In this work, we demonstrate that in datasets with highly correlated features, as in omics, FDR correction methods like Benjamini-Hochberg can within their formal guarantees in some cases report very high numbers of false positives. This can lead to thousands of falsely reported findings, even if all null hypotheses are true. For more information, see the preprint here: URL to be updated when available.
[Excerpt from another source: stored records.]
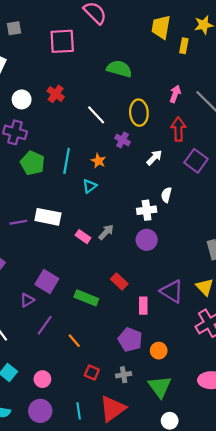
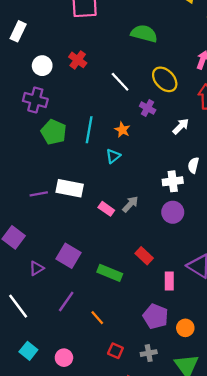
yellow ellipse: (139, 113) -> (165, 79), turned -40
purple triangle: (27, 300) -> (36, 268), moved

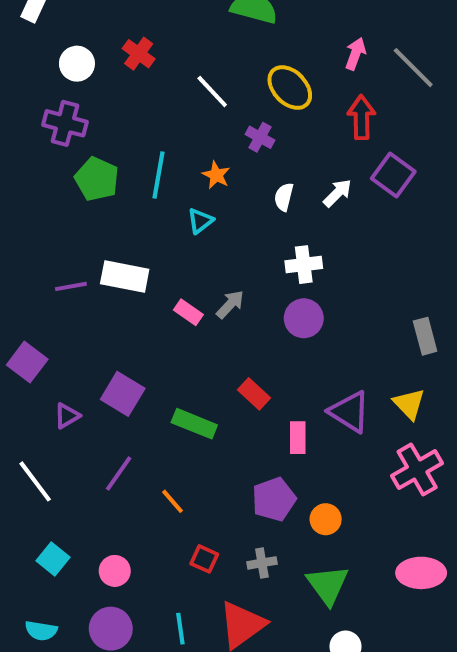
white arrow: (181, 126) -> (338, 193), moved
white semicircle: (193, 165) -> (284, 197), moved
purple pentagon: (156, 316) -> (274, 499), turned 30

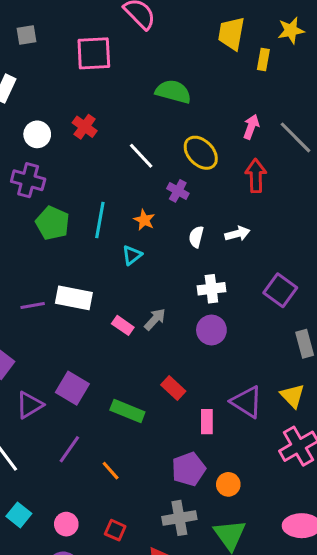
purple square: (393, 175) -> (280, 290), moved
white arrow: (338, 193) -> (237, 234), turned 30
purple triangle: (67, 416) -> (30, 405), size x1.4
red square: (204, 559) -> (115, 530), moved
gray cross: (262, 563) -> (179, 518), size x1.5

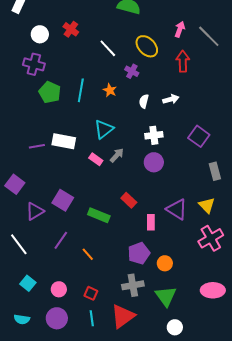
cyan triangle: (132, 255) -> (104, 129), moved, size x1.5

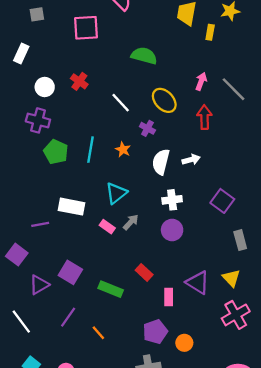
white semicircle: (144, 101) -> (161, 162), size x1.6
purple line: (37, 146) -> (40, 224), moved

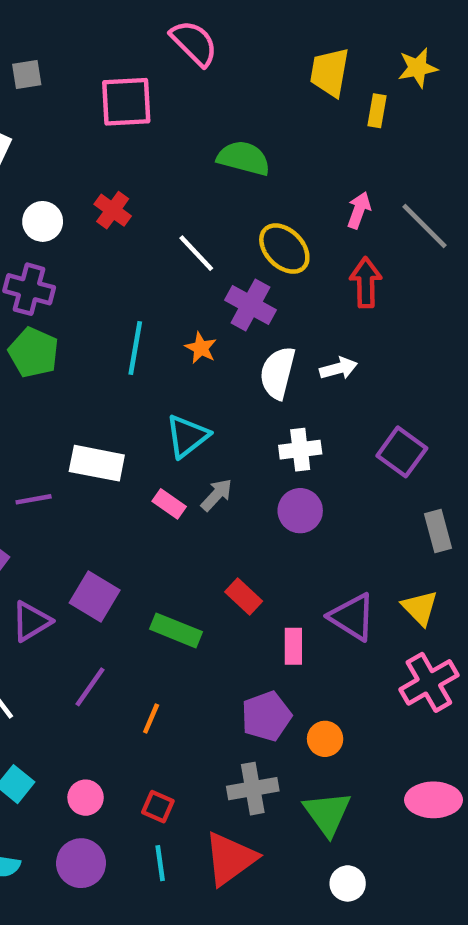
purple cross: (147, 128) -> (250, 305), size x1.5
green pentagon: (56, 152) -> (34, 352), moved
orange line: (98, 333) -> (151, 719), turned 64

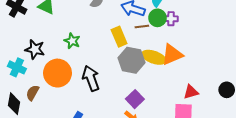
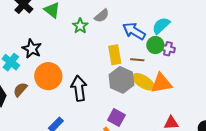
brown line: (142, 26) -> (137, 60), moved
green star: (72, 41) -> (80, 26), moved
purple square: (135, 99) -> (116, 118), turned -30

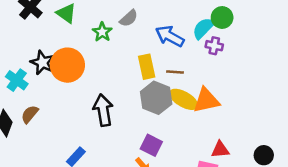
green circle: (155, 45) -> (222, 17), moved
purple cross: (168, 49) -> (214, 46), moved
orange circle: (48, 76) -> (67, 65), moved

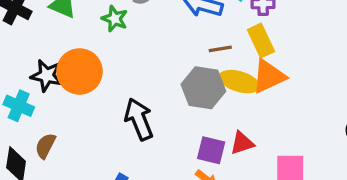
yellow rectangle: (147, 67) -> (261, 41), moved
red triangle: (220, 150) -> (242, 143), moved

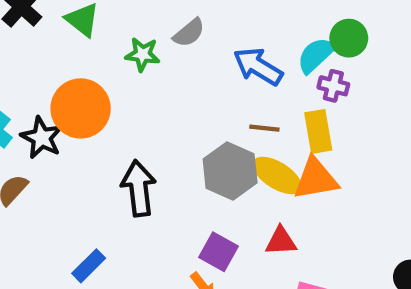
green star: (115, 19) -> (143, 54), turned -30
black star: (47, 76) -> (42, 138), moved
red triangle: (242, 143) -> (281, 241), moved

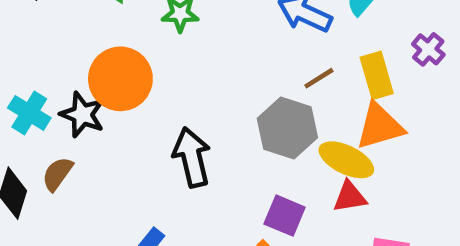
purple cross: (333, 86) -> (428, 49), moved, turned 32
brown line: (264, 128) -> (319, 78), turned -32
yellow ellipse: (277, 175) -> (346, 160), moved

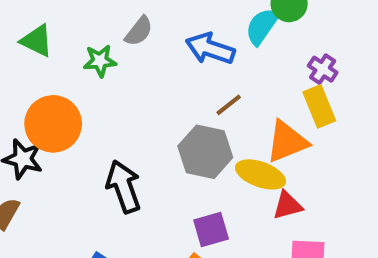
yellow rectangle: (377, 75) -> (319, 106), moved
red triangle: (350, 197) -> (287, 205), moved
purple square: (285, 216) -> (211, 230), turned -33

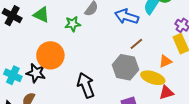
orange triangle: (287, 142) -> (165, 61), size x0.6

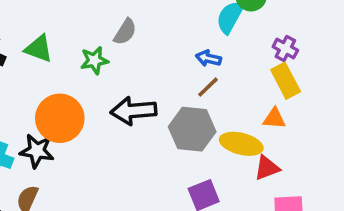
blue arrow: (127, 17) -> (208, 58), moved, size x0.6
orange triangle: (165, 61) -> (274, 118), moved, turned 32
black arrow: (86, 85) -> (134, 111), moved, turned -70

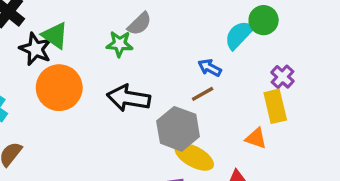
green triangle: (39, 49) -> (55, 35), moved
green star: (94, 60) -> (120, 44), moved
yellow ellipse: (241, 144) -> (194, 157), moved
black star: (37, 151) -> (35, 49), moved

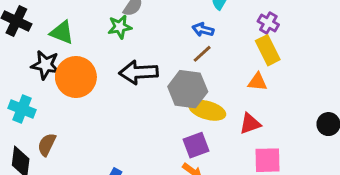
black star: (35, 49) -> (46, 65), moved

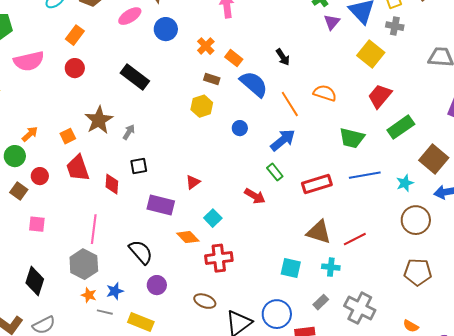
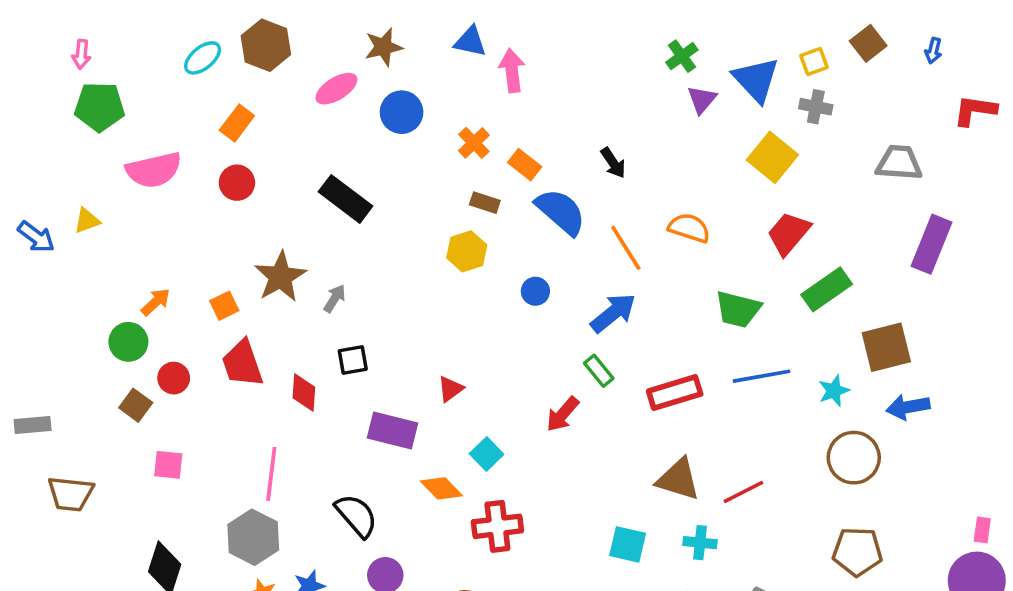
brown square: (434, 159) -> (886, 347), turned 36
red arrow: (255, 196) -> (563, 414), turned 100

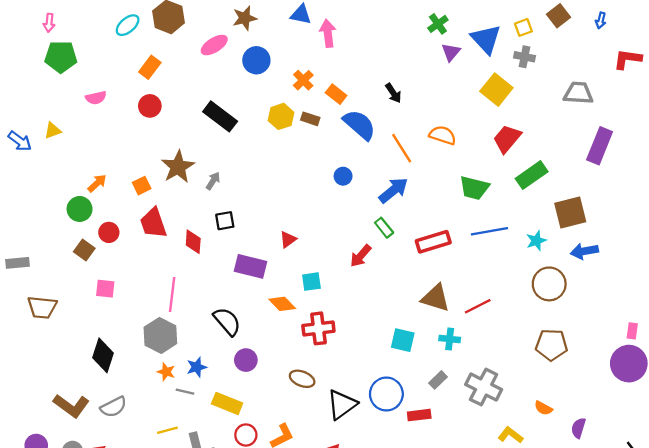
pink semicircle: (154, 170) -> (96, 98), size x0.6
yellow hexagon: (467, 251) -> (281, 116), moved
cyan square: (487, 454) -> (311, 282), turned 36

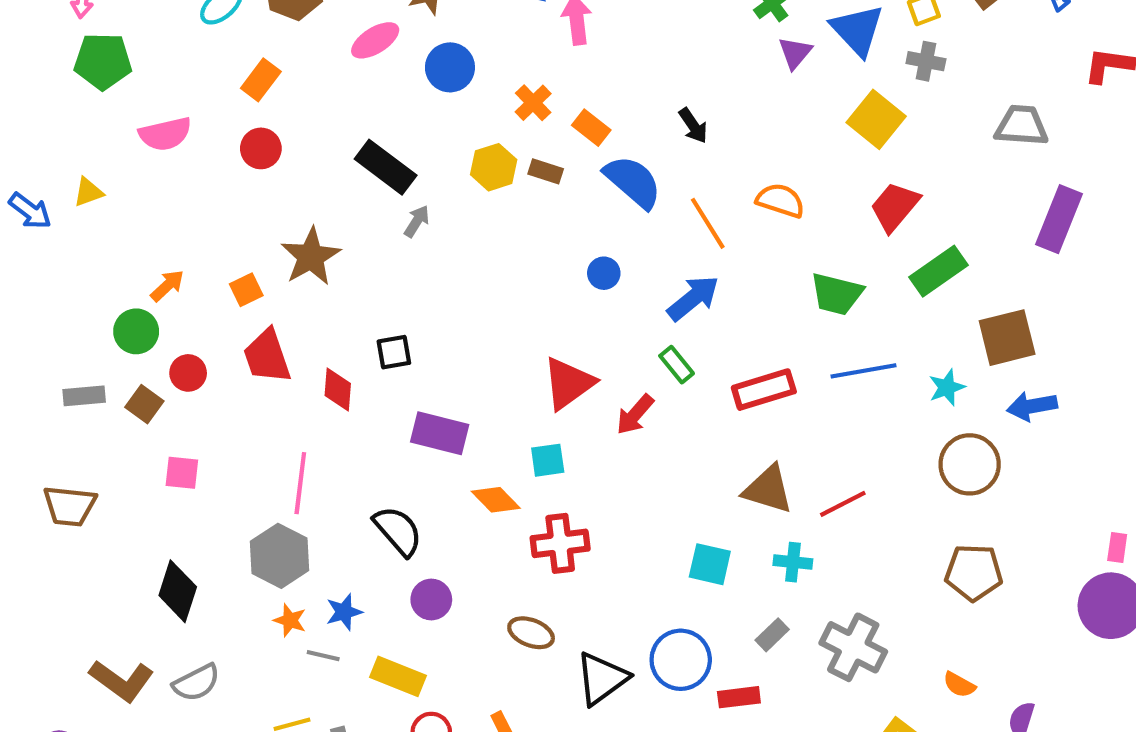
pink semicircle: (96, 98) -> (165, 134), size x1.4
gray arrow: (213, 181) -> (417, 221), moved
red triangle: (288, 239) -> (568, 383), moved, size x1.8
gray rectangle: (17, 263) -> (84, 396), moved

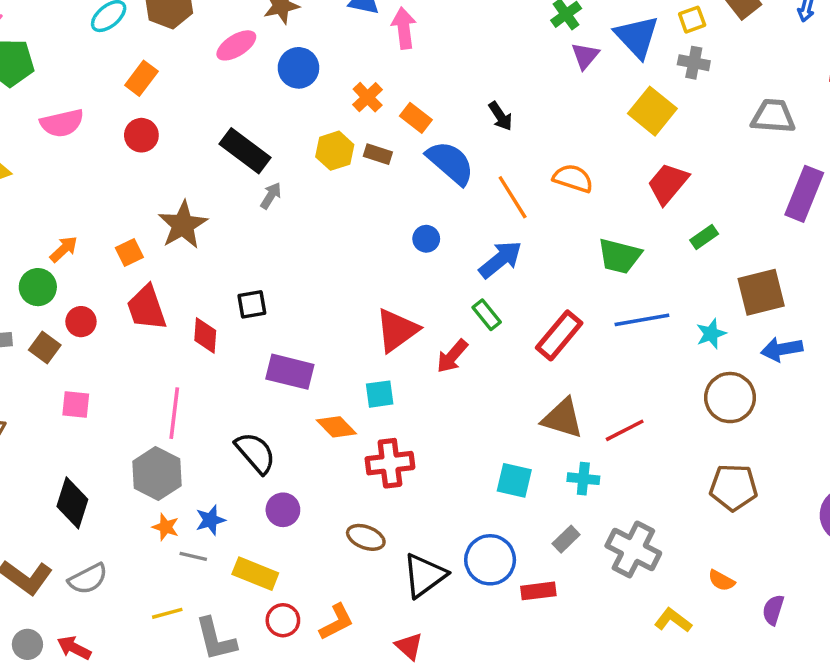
green rectangle: (938, 271) -> (704, 237), size x0.6
red rectangle: (764, 390) -> (559, 335), turned -33

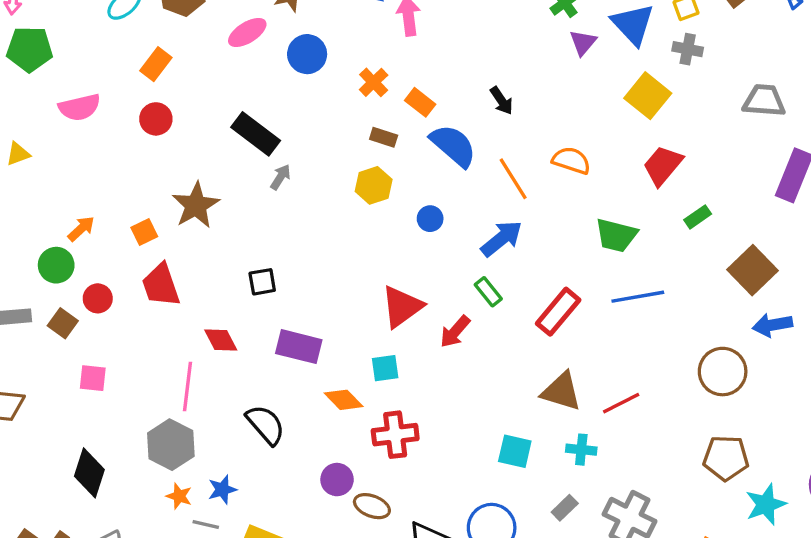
yellow hexagon: (335, 151) -> (374, 185), moved
brown square: (761, 292) -> (752, 270), turned -30
cyan star: (711, 334) -> (766, 504), moved, size x1.4
red diamond: (205, 335) -> (221, 340), moved, turned -32
purple circle: (283, 510) -> (337, 480), moved

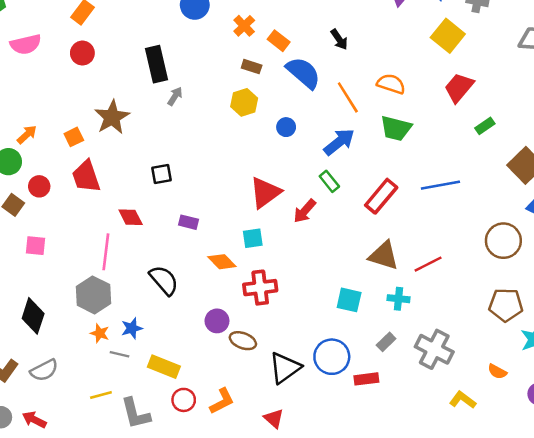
black rectangle: (256, 134) -> (156, 64), turned 40
green trapezoid: (616, 235) -> (396, 128), moved
purple rectangle: (299, 347) -> (189, 222), size x0.6

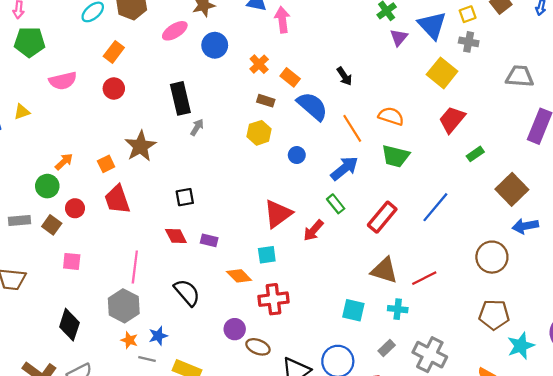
blue line: (440, 185) -> (435, 207), turned -40
red diamond: (131, 217) -> (176, 236), moved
The project repo contains the source code we used to produce the results in the manuscript (URL to be updated). Below, we provide instructions on how to reproduce the results using conda environment or supplied docker containers.
Clone repository:
git clone
Create conda environment:
conda create --name fdr_under_dependencies python=3.9 conda activate fdr_under_dependencies
Install R in your conda environment (it will be crucial since we use rpy2) and needed R package:
conda install -c conda-forge r-base conda install -c bioconda bioconductor-limma
Restore large files from lfs:
git lfs install git lfs pull
Install requirements:
pip install -r requirements.txt pip install -r requirements_dev.txt
Install local project:
pip install .
You can verify installations by running the tests and simple analyses:
pytest snakemake -s pipelines/synthetic/Snakefile -d pipelines/synthetic --cores 4 --config workflow_config=../../config/dummy_synthetic_data.yaml snakemake -s pipelines/semi_real_world/Snakefile -d pipelines/semi_real_world --cores 4 --config workflow_config=../../config/dummy_semi_real_world_data.yaml
Pull the Docker image:
If you are using an ARM machine, we suggest using the following image:
docker pull mmamica/fdr_under_dependencies:arm
And if you are using an AMD machine, we suggest:
docker pull mmamica/fdr_under_dependencies:amd
Run the Docker container:
For ARM machines:
docker run -it mmamica/fdr_under_dependencies:arm
And for AMD:
docker run -it mmamica/fdr_under_dependencies:amd
Activate the conda environment:
conda activate fdr_under_dependencies
You can verify installations by running the tests and simple analyses:
pytest snakemake -s pipelines/synthetic/Snakefile -d pipelines/synthetic --cores 4 --config workflow_config=../../config/dummy_synthetic_data.yaml snakemake -s pipelines/semi_real_world/Snakefile -d pipelines/semi_real_world --cores 4 --config workflow_config=../../config/dummy_semi_real_world_data.yaml
In order to replicate the results, you need to run the following commands:
snakemake -s pipelines/synthetic/Snakefile -d pipelines/synthetic --cores 4 --config workflow_config=../../config/synthetic_data.yaml
snakemake -s pipelines/semi_real_world/Snakefile -d pipelines/semi_real_world --cores 4 --config workflow_config=../../config/semi_real_world_data.yaml
Results will be stored in the results directory. Remember that the analyses are computationally expensive and can take a long time to complete. We suggest running the analyses on a machine with a high number of cores and a large amount of RAM.